Zwischen Januar und Ende März beförderte der Luftfahrtkonzern 13 Millionen Fluggäste. Das waren mehr als viermal so viele wie im Auftaktquartal 2021, allerdings immer noch weniger als die Hälfte im Vergleich zu Q1 2019 (29,3 Mio.).
Fracht-Geschäft als Hoffnungsschimmer
Interessant: Die Corona-Krise hat in der Bilanz der Lufthansa einen tiefen Graben entstehen lassen, was sich auch anhand der Q1-Zahlen zeigt. Während das Passagiergeschäft einen Verlust von 1,1 Milliarden Euro einflog, gab es bei der Frachtsparte einen Rekordgewinn von einer halben Milliarde Euro.
Die Lufthansa begründet den Gewinnregen im Cargo-Geschäft mit den immer noch gestörten weltweiten Logistikketten. Dadurch bleibe die Nachfrage nach Frachtkapazitäten hoch. Tatsächlich hatte die Lufthansa während der Pandemie ihre Frachttochter mit Investitionen gestärkt. Davon profitiert der Konzern nun.
Ähnlich stark zeigte sich in Q1 indes das Wartungsgeschäft, dessen Ergebnis ebenfalls nach oben ging.
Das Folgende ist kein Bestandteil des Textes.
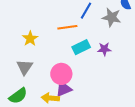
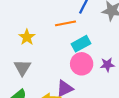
purple star: (104, 49) -> (107, 65), moved
pink circle: (61, 74) -> (82, 64), moved

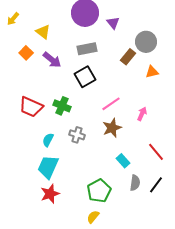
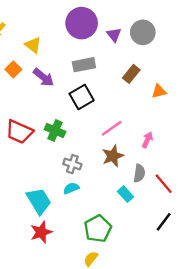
gray circle: (146, 42) -> (143, 32), moved
cyan semicircle: (48, 140) -> (71, 188), moved, turned 40
cyan trapezoid: (48, 167) -> (39, 201), turned 125
gray semicircle: (135, 183) -> (139, 173), moved

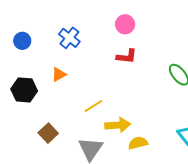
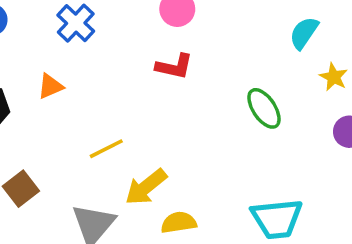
yellow arrow: (118, 125) -> (146, 187), turned 140

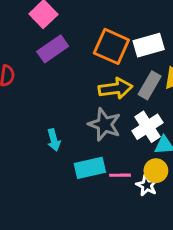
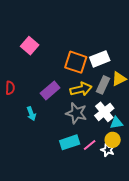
purple rectangle: (53, 49) -> (50, 90), moved
cyan arrow: (54, 140) -> (31, 114), moved
pink line: (120, 175) -> (90, 145), turned -32

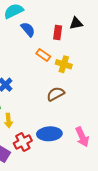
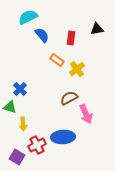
black triangle: (76, 23) -> (97, 29), moved
yellow cross: (64, 64) -> (77, 69), turned 35
pink arrow: (82, 137) -> (86, 114), moved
Der Grund: Immer mehr Airlines rund um den Globus fahren derzeit ihre Geschäfte hoch und sind nun wieder deutlich mehr auf Reparaturdienste angewiesen.
Zukunft bleibt nebulös
Doch trotz alldem Optimismus: Für die Lufthansa und deren Aktie bleiben große Unsicherheitsfaktoren. Zwar will der Konzern im laufenden Jahr sein Flugangebot auf 75 Prozent des Vorkrisenniveaus von 2019 erhöhen. Eine konkrete finanzielle Prognose veröffentlichte die Airline-Gruppe am Donnerstag aber nicht.
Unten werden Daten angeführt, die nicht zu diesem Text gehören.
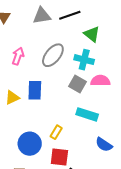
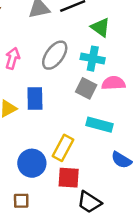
yellow rectangle: (56, 132) -> (63, 148), size x1.5

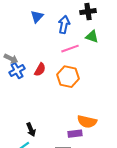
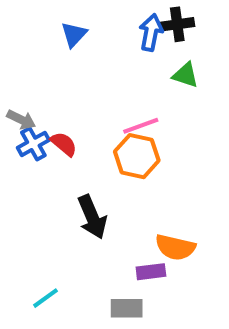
blue arrow: (64, 25) -> (151, 32), moved
pink line: (70, 49) -> (141, 126), moved
red semicircle: (40, 70) -> (64, 144), moved, turned -80
black arrow: (31, 130) -> (92, 217), moved, size x1.5

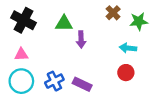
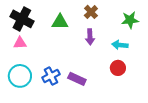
brown cross: (113, 13) -> (91, 12), moved
purple arrow: (81, 39) -> (90, 37), moved
pink triangle: (21, 54) -> (20, 43), moved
Die Lufthansa begründet das mit den zuletzt stark gestiegenen Kerosinpreisen. Diese werde man an die Fluggäste weitergeben. Entsprechend erwartet man für 2022 signifikant höhere Ticketpreise. Das könnte im schlimmsten Falle dazu führen, dass potenzielle Kunden angesichts der Teuerung in nahezu allen Lebensbereichen von Flugreisen absehen. Zumindest für das Privatkundengeschäft wäre das ein weiterer Tiefschlag.
Mein Fazit für Sie
Die Lufthansa scheint sich allmählich von den schweren Corona-Einbrüchen zu erholen. Auf Vorkrisenniveau ist man allerdings noch lange nicht. Hinzu kommen der Ukraine-Krieg und die hohe Inflation, die sich negativ auf die Kundennachfrage auswirken könnten. Und nicht zuletzt ist die Pandemie noch längst nicht zu Ende. Vor allem im Herbst und Winter könnte es hier erneut zu negativen Überraschungen kommen, die den Flugverkehr abermals unter Druck setzen könnten.
Eine Dividende will das Unternehmen übrigens weiterhin nicht auszahlen. Das hat zum einem mit dem Konzernverlust zu tun. Zum anderen schließt der noch geltende Vertrag über die staatliche Stabilisierung der Lufthansa eine Dividende aus, solange der Wirtschaftsstabilisierungsfonds an dem Konzern beteiligt ist.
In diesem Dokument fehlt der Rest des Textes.